◆ Exercise goal:
Scan the records for the line containing "NEWSLETTER SIGN UP". From there through the last line, write out each line exactly.

◆ Supplied data:
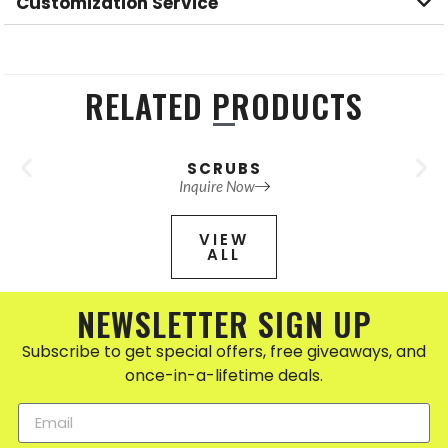
Customization Service
RELATED PRODUCTS
SCRUBS
Inquire Now
VIEW
ALL
NEWSLETTER SIGN UP
Subscribe to get special offers, free giveaways, and
once-in-a-lifetime deals.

◆ Expected answer:
NEWSLETTER SIGN UP
Subscribe to get special offers, free giveaways, and
once-in-a-lifetime deals.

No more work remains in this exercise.